▶ EXERCISE: Check every line of the data below for "screenshot". Copy each one that has it.

▶ PROVIDED RECORDS:
BEGIN
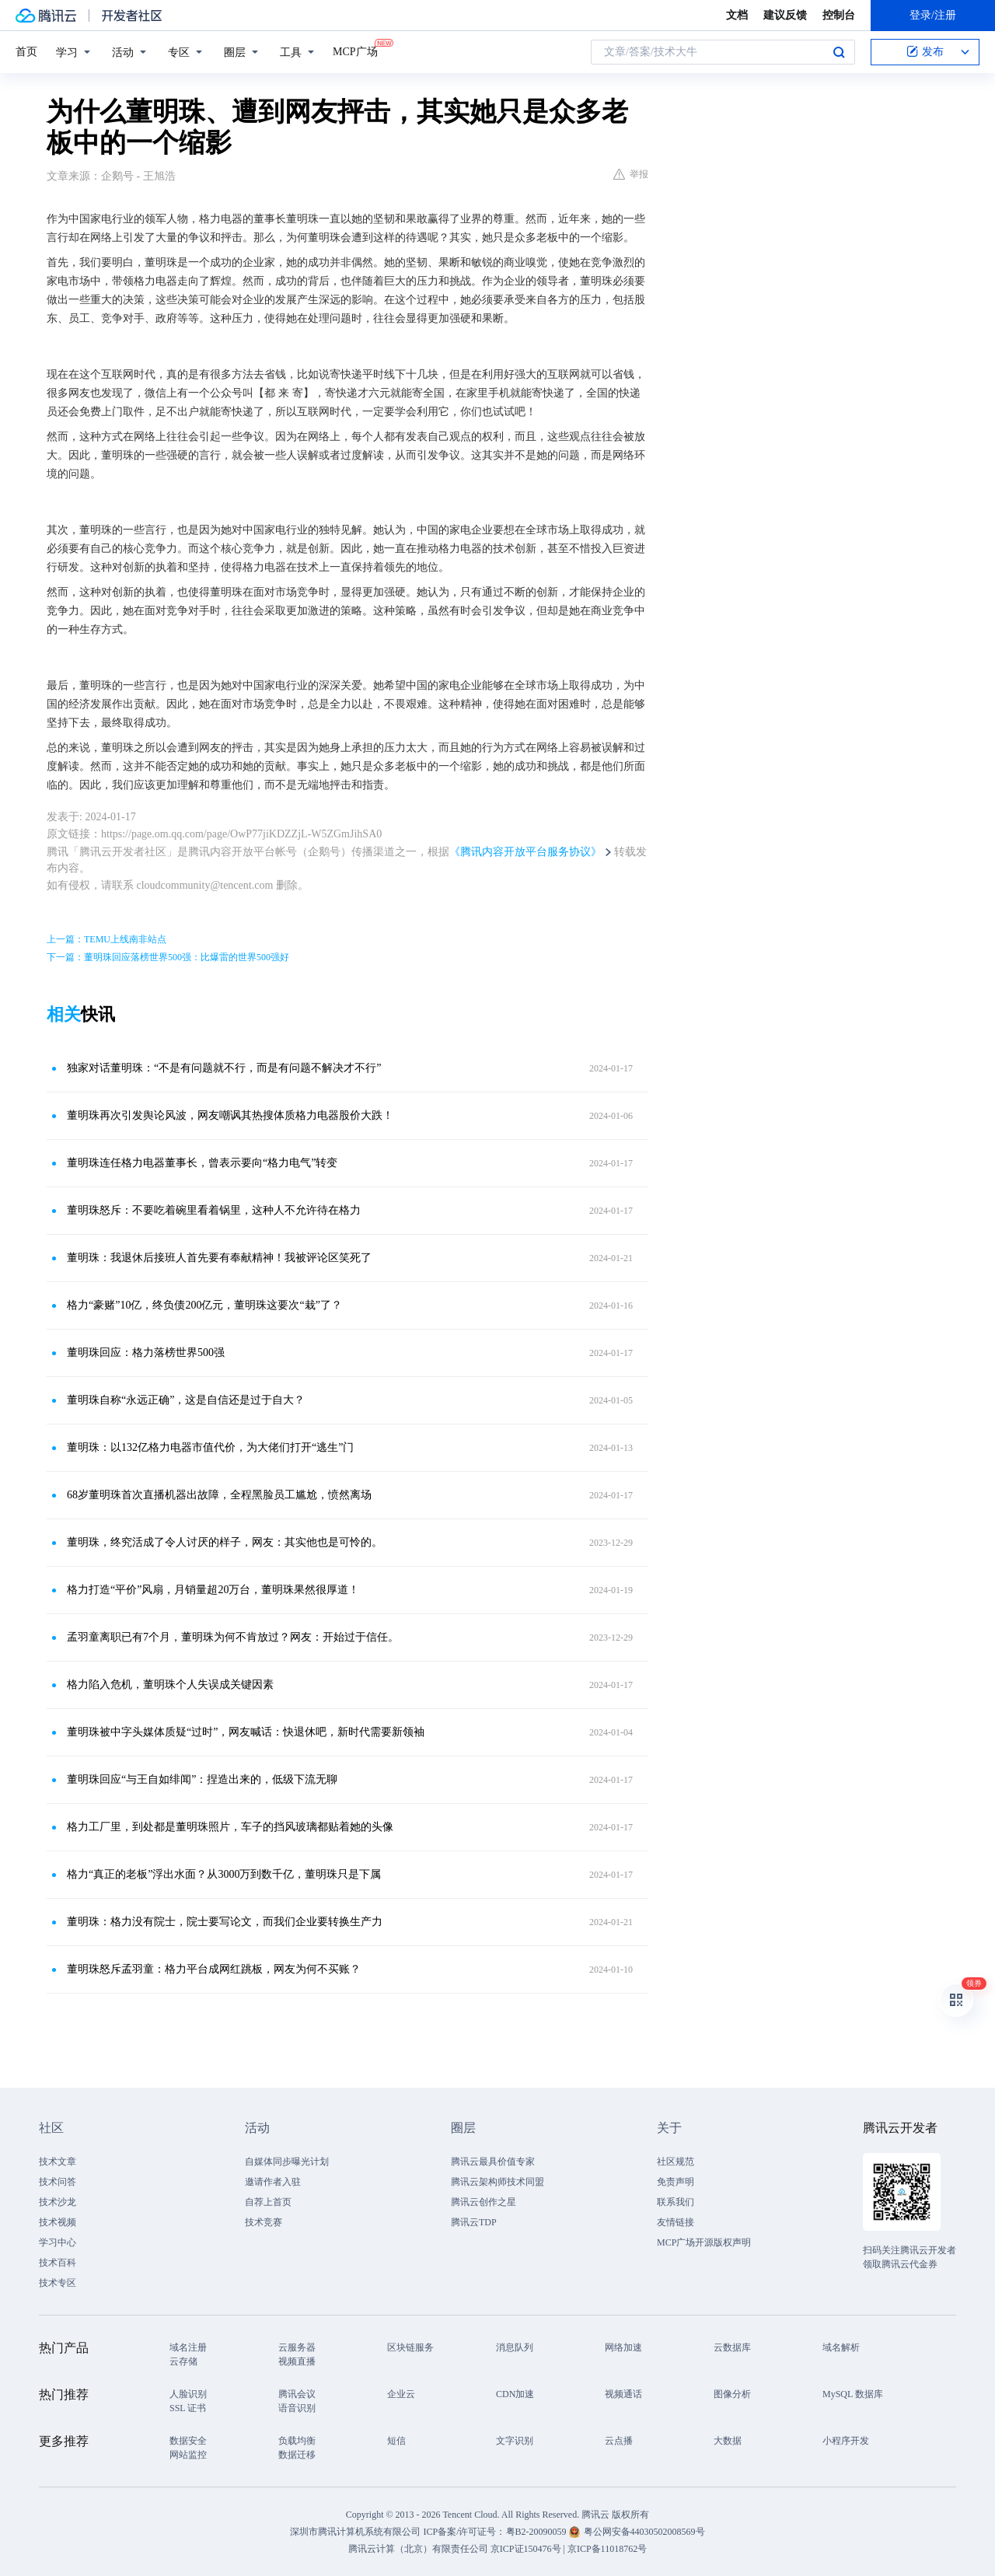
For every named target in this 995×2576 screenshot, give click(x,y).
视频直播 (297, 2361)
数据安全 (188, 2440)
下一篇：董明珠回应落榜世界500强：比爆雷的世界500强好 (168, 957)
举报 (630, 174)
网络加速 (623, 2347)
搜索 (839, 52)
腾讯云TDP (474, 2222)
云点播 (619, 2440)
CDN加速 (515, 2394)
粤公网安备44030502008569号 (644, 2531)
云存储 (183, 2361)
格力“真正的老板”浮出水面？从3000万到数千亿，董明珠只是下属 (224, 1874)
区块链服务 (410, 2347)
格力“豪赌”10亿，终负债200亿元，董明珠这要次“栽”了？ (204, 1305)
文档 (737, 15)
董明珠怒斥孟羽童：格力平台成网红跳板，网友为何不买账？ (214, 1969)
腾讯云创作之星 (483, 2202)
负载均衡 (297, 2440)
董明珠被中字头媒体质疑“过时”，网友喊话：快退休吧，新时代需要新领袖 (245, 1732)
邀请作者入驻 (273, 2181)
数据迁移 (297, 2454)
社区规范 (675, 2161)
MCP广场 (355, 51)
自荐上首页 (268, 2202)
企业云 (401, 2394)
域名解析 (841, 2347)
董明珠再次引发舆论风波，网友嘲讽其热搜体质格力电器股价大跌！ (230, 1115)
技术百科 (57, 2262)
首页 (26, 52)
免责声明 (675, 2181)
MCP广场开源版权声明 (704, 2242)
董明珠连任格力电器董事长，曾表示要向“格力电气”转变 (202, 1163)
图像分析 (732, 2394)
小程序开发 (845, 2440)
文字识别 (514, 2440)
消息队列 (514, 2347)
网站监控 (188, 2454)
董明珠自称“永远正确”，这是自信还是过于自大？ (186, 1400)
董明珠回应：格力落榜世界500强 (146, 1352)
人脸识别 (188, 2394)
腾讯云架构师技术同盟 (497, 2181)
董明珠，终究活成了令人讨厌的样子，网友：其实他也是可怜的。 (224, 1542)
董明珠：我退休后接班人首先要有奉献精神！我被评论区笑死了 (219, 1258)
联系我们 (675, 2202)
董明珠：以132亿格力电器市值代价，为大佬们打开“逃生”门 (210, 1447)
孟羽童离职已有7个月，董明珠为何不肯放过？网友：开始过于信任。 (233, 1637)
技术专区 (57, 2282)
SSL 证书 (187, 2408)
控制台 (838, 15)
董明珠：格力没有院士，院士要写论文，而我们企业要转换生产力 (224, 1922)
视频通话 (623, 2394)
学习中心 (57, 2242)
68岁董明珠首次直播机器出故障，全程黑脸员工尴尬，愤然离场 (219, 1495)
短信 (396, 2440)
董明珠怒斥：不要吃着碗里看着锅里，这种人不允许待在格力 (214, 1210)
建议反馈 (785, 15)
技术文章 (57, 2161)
END
BEGIN
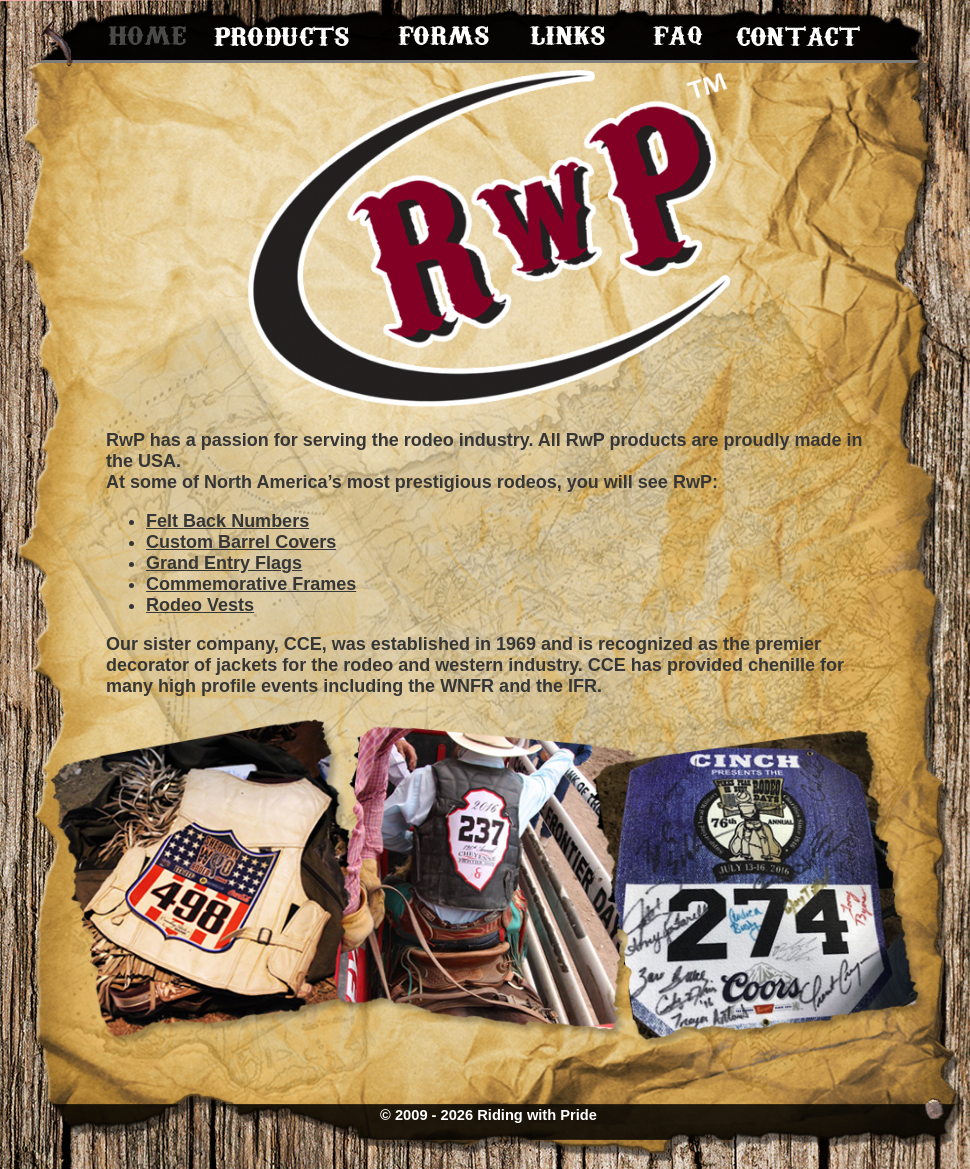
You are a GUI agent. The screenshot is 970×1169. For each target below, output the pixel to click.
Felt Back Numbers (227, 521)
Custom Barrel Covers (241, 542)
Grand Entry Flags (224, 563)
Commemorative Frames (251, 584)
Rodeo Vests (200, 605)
END
▶ SOLUTION TO THE EXERCISE:
For every named target in this 995×2576 screenshot, give click(x,y).
You are a GUI agent. The screenshot is 970×1169. For each target below, output the pixel to click.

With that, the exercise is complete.